(PROBLEM DETAILS): Copy each entry verbatim, excluding its images.

▼

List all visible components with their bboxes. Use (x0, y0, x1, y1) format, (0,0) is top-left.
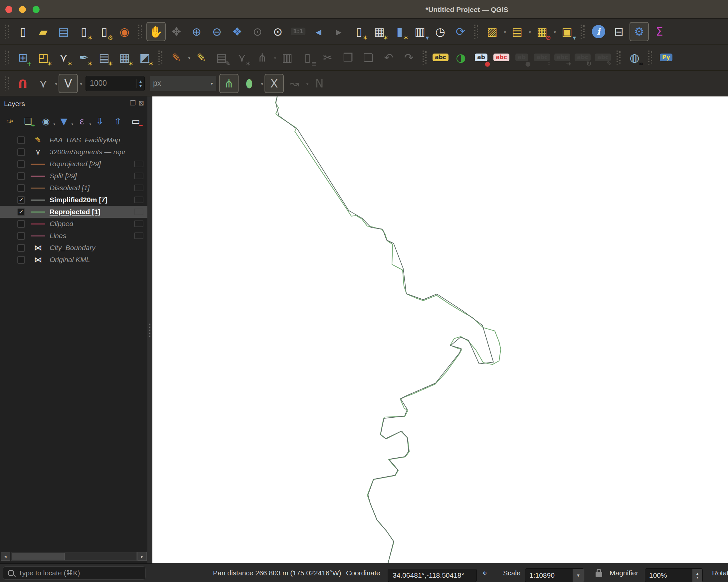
deselect-features-dropdown-icon[interactable]: ▾ (554, 30, 556, 34)
scroll-right-button[interactable]: ▸ (137, 552, 147, 561)
metasearch-button[interactable]: ◍∞ (625, 48, 644, 67)
select-features-by-value-dropdown-icon[interactable]: ▾ (529, 30, 531, 34)
layer-diagram-options-button[interactable]: ◑ (451, 48, 470, 67)
new-geopackage-layer-button[interactable]: ✒✶ (74, 48, 94, 67)
temporal-controller-button[interactable]: ◷ (431, 22, 450, 41)
float-panel-icon[interactable]: ❐ (130, 99, 136, 107)
new-virtual-layer-button[interactable]: ▦✶ (115, 48, 134, 67)
lock-scale-button[interactable] (596, 564, 602, 582)
layer-original-kml-checkbox[interactable] (17, 256, 25, 264)
layer-clipped[interactable]: Clipped (0, 218, 148, 230)
add-line-feature-button[interactable]: ⋎✶ (232, 48, 252, 67)
change-label-properties-button[interactable]: abc✎ (593, 48, 613, 67)
paste-features-button[interactable]: ❏ (359, 48, 378, 67)
scale-combobox[interactable]: 1:10890 ▾ (525, 566, 584, 582)
layer-original-kml[interactable]: ⋈Original KML (0, 254, 148, 266)
avoid-overlap-button[interactable]: N (310, 74, 329, 93)
zoom-last-button[interactable]: ◂ (309, 22, 328, 41)
layer-reprojected-1[interactable]: ✓Reprojected [1] (0, 206, 148, 218)
enable-tracing-button[interactable]: ↝▾ (285, 74, 304, 93)
rotate-label-button[interactable]: abc↻ (573, 48, 592, 67)
map-canvas[interactable] (152, 97, 728, 563)
zoom-in-button[interactable]: ⊕ (187, 22, 206, 41)
panel-splitter[interactable] (148, 97, 152, 563)
toolbar-grip-handle[interactable] (474, 25, 478, 38)
snapping-on-intersection-dropdown-icon[interactable]: ▾ (261, 81, 263, 86)
collapse-all-button[interactable]: ⇧ (110, 114, 125, 128)
snapping-units-dropdown-icon[interactable]: ▾ (211, 81, 213, 86)
scroll-left-button[interactable]: ◂ (1, 552, 10, 561)
show-layout-manager-button[interactable]: ▯⚙ (95, 22, 114, 41)
toolbar-grip-handle[interactable] (422, 51, 427, 64)
new-mesh-layer-button[interactable]: ◩✶ (135, 48, 154, 67)
layer-faa-uas-facilitymap-checkbox[interactable] (17, 136, 25, 144)
new-spatialite-layer-button[interactable]: ▤✶ (95, 48, 114, 67)
offset-label-button[interactable]: abc➜ (553, 48, 572, 67)
new-project-button[interactable]: ▯ (13, 22, 33, 41)
coordinate-input[interactable]: 34.06481°,-118.50418° (388, 566, 477, 582)
toolbar-grip-handle[interactable] (5, 25, 9, 38)
zoom-native-resolution-button[interactable]: 1:1 (288, 22, 308, 41)
new-map-view-button[interactable]: ▯✶ (349, 22, 369, 41)
manage-map-themes-dropdown-icon[interactable]: ▾ (53, 122, 55, 126)
snapping-mode-all-layers-button[interactable]: V▾ (58, 74, 78, 93)
zoom-to-layer-button[interactable]: ⊙ (268, 22, 287, 41)
filter-legend-dropdown-icon[interactable]: ▾ (71, 122, 73, 126)
snapping-tolerance-spinbox[interactable]: ▴▾ (85, 76, 145, 91)
python-console-button[interactable]: Py (656, 48, 676, 67)
toolbar-grip-handle[interactable] (5, 51, 9, 64)
remove-layer-button[interactable]: ▭− (128, 114, 143, 128)
copy-features-button[interactable]: ❐ (338, 48, 358, 67)
undo-button[interactable]: ↶ (379, 48, 398, 67)
layer-clipped-checkbox[interactable] (17, 220, 25, 228)
scrollbar-thumb[interactable] (11, 553, 65, 560)
layer-split-29[interactable]: Split [29] (0, 170, 148, 182)
open-project-button[interactable]: ▰ (34, 22, 53, 41)
select-features-dropdown-icon[interactable]: ▾ (504, 30, 506, 34)
refresh-map-button[interactable]: ⟳ (451, 22, 470, 41)
snapping-type-vertex-button[interactable]: ⋎▾ (34, 74, 53, 93)
current-edits-button[interactable]: ✎▾ (167, 48, 186, 67)
processing-toolbox-button[interactable]: ⚙ (629, 22, 649, 41)
locator-search-input[interactable]: Type to locate (⌘K) (3, 566, 146, 580)
select-features-by-value-button[interactable]: ▤▾ (508, 22, 527, 41)
scale-dropdown-icon[interactable]: ▾ (573, 569, 584, 582)
layer-lines[interactable]: Lines (0, 230, 148, 242)
layer-lines-checkbox[interactable] (17, 232, 25, 240)
layer-3200msegments[interactable]: ⋎3200mSegments — repr (0, 146, 148, 158)
magnifier-spinbox[interactable]: 100% ▴▾ (645, 566, 703, 582)
style-manager-button[interactable]: ◉ (115, 22, 134, 41)
close-panel-icon[interactable]: ⊠ (138, 99, 144, 107)
filter-by-expression-dropdown-icon[interactable]: ▾ (89, 122, 91, 126)
identify-features-button[interactable]: i (589, 22, 608, 41)
zoom-to-selection-button[interactable]: ⊙ (248, 22, 267, 41)
vertex-tool-button[interactable]: ⋔▾ (253, 48, 272, 67)
expand-all-button[interactable]: ⇩ (93, 114, 107, 128)
change-label-button[interactable]: abc◦ (532, 48, 552, 67)
toolbar-grip-handle[interactable] (617, 51, 621, 64)
filter-legend-button[interactable]: ▼▾ (57, 114, 71, 128)
close-window-button[interactable] (5, 6, 12, 13)
snapping-tolerance-spinner[interactable]: ▴▾ (136, 79, 145, 88)
current-edits-dropdown-icon[interactable]: ▾ (188, 56, 190, 60)
new-shapefile-layer-button[interactable]: ⋎✶ (54, 48, 73, 67)
toolbar-grip-handle[interactable] (648, 51, 652, 64)
layer-reprojected-29-checkbox[interactable] (17, 160, 25, 168)
toolbar-grip-handle[interactable] (158, 51, 163, 64)
layer-reprojected-29[interactable]: Reprojected [29] (0, 158, 148, 170)
delete-selected-button[interactable]: ▯≡ (298, 48, 317, 67)
topological-editing-button[interactable]: ⋔ (219, 74, 239, 93)
add-vector-layer-button[interactable]: ◰✶ (34, 48, 53, 67)
self-snapping-button[interactable]: X (264, 74, 284, 93)
toolbar-grip-handle[interactable] (138, 25, 142, 38)
layer-dissolved-1[interactable]: Dissolved [1] (0, 182, 148, 194)
open-field-calculator-button[interactable]: ⊟ (609, 22, 628, 41)
data-source-manager-button[interactable]: ⊞+ (13, 48, 33, 67)
layer-labeling-options-button[interactable]: abc (431, 48, 450, 67)
layer-city-boundary[interactable]: ⋈City_Boundary (0, 242, 148, 254)
open-layer-styling-button[interactable]: ✑ (3, 114, 17, 128)
layer-split-29-checkbox[interactable] (17, 172, 25, 180)
minimize-window-button[interactable] (19, 6, 26, 13)
save-layer-edits-button[interactable]: ▤✎ (212, 48, 231, 67)
show-spatial-bookmarks-button[interactable]: ▥▾ (410, 22, 430, 41)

▲

(SOLVED EXERCISE):
List all visible components with their bboxes. Use (x0, y0, x1, y1) format, (0,0) is top-left.
deselect-features-dropdown-icon[interactable]: ▾ (554, 30, 556, 34)
scroll-right-button[interactable]: ▸ (137, 552, 147, 561)
metasearch-button[interactable]: ◍∞ (625, 48, 644, 67)
select-features-by-value-dropdown-icon[interactable]: ▾ (529, 30, 531, 34)
layer-diagram-options-button[interactable]: ◑ (451, 48, 470, 67)
new-geopackage-layer-button[interactable]: ✒✶ (74, 48, 94, 67)
temporal-controller-button[interactable]: ◷ (431, 22, 450, 41)
float-panel-icon[interactable]: ❐ (130, 99, 136, 107)
new-virtual-layer-button[interactable]: ▦✶ (115, 48, 134, 67)
lock-scale-button[interactable] (596, 564, 602, 582)
layer-original-kml-checkbox[interactable] (17, 256, 25, 264)
layer-clipped[interactable]: Clipped (0, 218, 148, 230)
add-line-feature-button[interactable]: ⋎✶ (232, 48, 252, 67)
change-label-properties-button[interactable]: abc✎ (593, 48, 613, 67)
paste-features-button[interactable]: ❏ (359, 48, 378, 67)
scale-combobox[interactable]: 1:10890 ▾ (525, 566, 584, 582)
layer-original-kml[interactable]: ⋈Original KML (0, 254, 148, 266)
avoid-overlap-button[interactable]: N (310, 74, 329, 93)
zoom-last-button[interactable]: ◂ (309, 22, 328, 41)
layer-reprojected-1[interactable]: ✓Reprojected [1] (0, 206, 148, 218)
enable-tracing-button[interactable]: ↝▾ (285, 74, 304, 93)
rotate-label-button[interactable]: abc↻ (573, 48, 592, 67)
map-canvas[interactable] (152, 97, 728, 563)
zoom-in-button[interactable]: ⊕ (187, 22, 206, 41)
panel-splitter[interactable] (148, 97, 152, 563)
toolbar-grip-handle[interactable] (474, 25, 478, 38)
snapping-on-intersection-dropdown-icon[interactable]: ▾ (261, 81, 263, 86)
collapse-all-button[interactable]: ⇧ (110, 114, 125, 128)
snapping-units-dropdown-icon[interactable]: ▾ (211, 81, 213, 86)
scroll-left-button[interactable]: ◂ (1, 552, 10, 561)
show-layout-manager-button[interactable]: ▯⚙ (95, 22, 114, 41)
toolbar-grip-handle[interactable] (422, 51, 427, 64)
new-mesh-layer-button[interactable]: ◩✶ (135, 48, 154, 67)
layer-faa-uas-facilitymap-checkbox[interactable] (17, 136, 25, 144)
new-spatialite-layer-button[interactable]: ▤✶ (95, 48, 114, 67)
offset-label-button[interactable]: abc➜ (553, 48, 572, 67)
new-project-button[interactable]: ▯ (13, 22, 33, 41)
coordinate-input[interactable]: 34.06481°,-118.50418° (388, 566, 477, 582)
toolbar-grip-handle[interactable] (5, 25, 9, 38)
zoom-native-resolution-button[interactable]: 1:1 (288, 22, 308, 41)
new-map-view-button[interactable]: ▯✶ (349, 22, 369, 41)
manage-map-themes-dropdown-icon[interactable]: ▾ (53, 122, 55, 126)
snapping-mode-all-layers-button[interactable]: V▾ (58, 74, 78, 93)
zoom-to-layer-button[interactable]: ⊙ (268, 22, 287, 41)
filter-legend-dropdown-icon[interactable]: ▾ (71, 122, 73, 126)
snapping-tolerance-spinbox[interactable]: ▴▾ (85, 76, 145, 91)
python-console-button[interactable]: Py (656, 48, 676, 67)
toolbar-grip-handle[interactable] (5, 51, 9, 64)
remove-layer-button[interactable]: ▭− (128, 114, 143, 128)
copy-features-button[interactable]: ❐ (338, 48, 358, 67)
undo-button[interactable]: ↶ (379, 48, 398, 67)
layer-clipped-checkbox[interactable] (17, 220, 25, 228)
scrollbar-thumb[interactable] (11, 553, 65, 560)
layer-split-29[interactable]: Split [29] (0, 170, 148, 182)
open-project-button[interactable]: ▰ (34, 22, 53, 41)
select-features-dropdown-icon[interactable]: ▾ (504, 30, 506, 34)
refresh-map-button[interactable]: ⟳ (451, 22, 470, 41)
snapping-type-vertex-button[interactable]: ⋎▾ (34, 74, 53, 93)
current-edits-button[interactable]: ✎▾ (167, 48, 186, 67)
processing-toolbox-button[interactable]: ⚙ (629, 22, 649, 41)
locator-search-input[interactable]: Type to locate (⌘K) (3, 566, 146, 580)
select-features-by-value-button[interactable]: ▤▾ (508, 22, 527, 41)
scale-dropdown-icon[interactable]: ▾ (573, 569, 584, 582)
layer-lines[interactable]: Lines (0, 230, 148, 242)
layer-lines-checkbox[interactable] (17, 232, 25, 240)
layer-3200msegments[interactable]: ⋎3200mSegments — repr (0, 146, 148, 158)
magnifier-spinbox[interactable]: 100% ▴▾ (645, 566, 703, 582)
style-manager-button[interactable]: ◉ (115, 22, 134, 41)
close-panel-icon[interactable]: ⊠ (138, 99, 144, 107)
filter-by-expression-dropdown-icon[interactable]: ▾ (89, 122, 91, 126)
identify-features-button[interactable]: i (589, 22, 608, 41)
zoom-to-selection-button[interactable]: ⊙ (248, 22, 267, 41)
vertex-tool-button[interactable]: ⋔▾ (253, 48, 272, 67)
expand-all-button[interactable]: ⇩ (93, 114, 107, 128)
change-label-button[interactable]: abc◦ (532, 48, 552, 67)
toolbar-grip-handle[interactable] (617, 51, 621, 64)
filter-legend-button[interactable]: ▼▾ (57, 114, 71, 128)
close-window-button[interactable] (5, 6, 12, 13)
snapping-tolerance-spinner[interactable]: ▴▾ (136, 79, 145, 88)
current-edits-dropdown-icon[interactable]: ▾ (188, 56, 190, 60)
new-shapefile-layer-button[interactable]: ⋎✶ (54, 48, 73, 67)
toolbar-grip-handle[interactable] (648, 51, 652, 64)
layer-reprojected-29-checkbox[interactable] (17, 160, 25, 168)
toolbar-grip-handle[interactable] (158, 51, 163, 64)
layer-reprojected-29[interactable]: Reprojected [29] (0, 158, 148, 170)
delete-selected-button[interactable]: ▯≡ (298, 48, 317, 67)
topological-editing-button[interactable]: ⋔ (219, 74, 239, 93)
add-vector-layer-button[interactable]: ◰✶ (34, 48, 53, 67)
self-snapping-button[interactable]: X (264, 74, 284, 93)
toolbar-grip-handle[interactable] (138, 25, 142, 38)
layer-dissolved-1[interactable]: Dissolved [1] (0, 182, 148, 194)
open-field-calculator-button[interactable]: ⊟ (609, 22, 628, 41)
data-source-manager-button[interactable]: ⊞+ (13, 48, 33, 67)
layer-labeling-options-button[interactable]: abc (431, 48, 450, 67)
layer-city-boundary[interactable]: ⋈City_Boundary (0, 242, 148, 254)
open-layer-styling-button[interactable]: ✑ (3, 114, 17, 128)
layer-split-29-checkbox[interactable] (17, 172, 25, 180)
minimize-window-button[interactable] (19, 6, 26, 13)
save-layer-edits-button[interactable]: ▤✎ (212, 48, 231, 67)
show-spatial-bookmarks-button[interactable]: ▥▾ (410, 22, 430, 41)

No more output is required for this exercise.